Our gross margin for the second quarter benefited from a favorable mix of business as our international businesses were a larger portion of our total revenue versus the prior year and generally carry higher gross margins in our North America businesses. – Q2 call
We also believe the company is taking the right steps to rightsize its cost structure. In the past, revenue growth was meaningless, as it was offset by G&A expenses growing at a higher rate. To make matters worse, while G&A expenses were ballooning, the company was cutting back on selling and marketing expenses. In our view, that was a big mistake, as a company that relies on two brands must constantly be at the sight of its customers. However, with the impact of the pandemic, management has set sights on trimming costs and rethinking its brick-and-mortar strategy. As a first step, it is reducing its N.A. workforce by 12% and closing down its Heritage retail business (162 outlet stores) by 2021. While both actions would not have a quick impact on results, we believe it should be accretive to EPS once the business completely stabilizes, especially in N.A., and volume returns to more “normal” levels.
The Bottom Line
While financial risks are under control, we believe the big uncertainty now lies within its U.S market.
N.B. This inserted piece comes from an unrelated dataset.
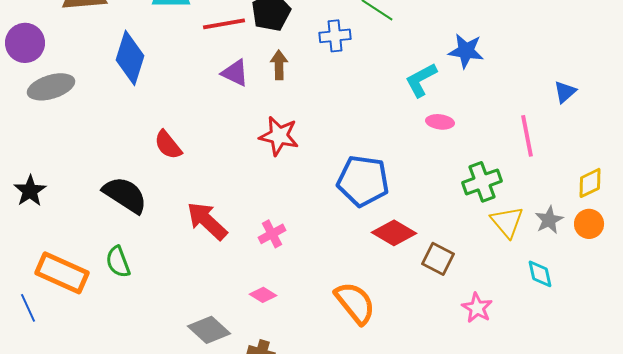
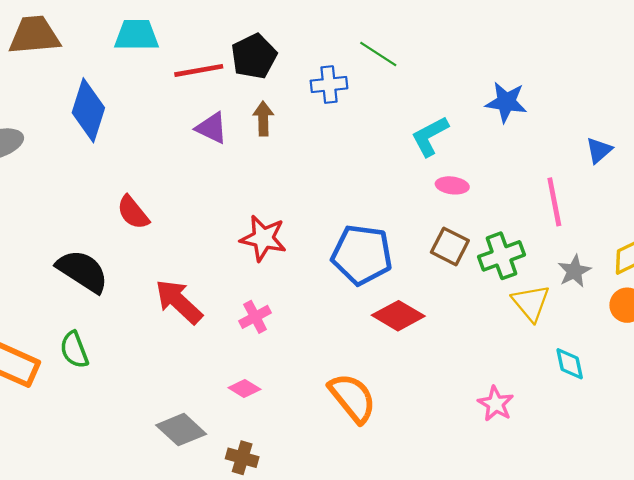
blue star: (466, 51) -> (506, 102), moved
red star: (279, 136) -> (263, 238), moved
gray star: (549, 220) -> (574, 271), moved
brown square: (438, 259) -> (450, 246), moved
The U.S still accounts for a big chunk of total sales (43% at the end of 2019) and EBIT (28% as of 2019), with sales to wholesale partners representing 30% within Tommy Hilfiger and 60% within Calvin Klein. After listening to many conference calls, the constant theme among retailers is that they are seeing extreme conservatism in the channel, as wholesalers are adjusting their inventory levels to match current demand:
We expect wholesale accounts to buy conservatively for their store-based businesses through the balance of the year, and the revenue decline in our North America wholesale business will be more significant than in Europe and Asia. The expected revenue decline in North America includes the impact of recent bankruptcies. – Q2 call
That said, we believe the current share price of PVH currently reflects the upcoming headwinds. At 11x forward earnings, PVH is selling below its peer group average of 16x forward earnings. While we understand the pessimism surrounding its N.A. market, growth opportunities are still bright abroad, where the company can achieve greater margins. If we apply a market multiple of 16x to expected EPS of $5.53, we get a fair value estimate for PVH of $88 per share. We believe PVH is still a value pick, but investors should position size accordingly, accounting for possible risks. We remain bullish on the company.
Disclosure: I/we have no positions in any stocks mentioned, and no plans to initiate any positions within the next 72 hours. I wrote this article myself, and it expresses my own opinions. I am not receiving compensation for it (other than from Seeking Alpha). I have no business relationship with any company whose stock is mentioned in this article.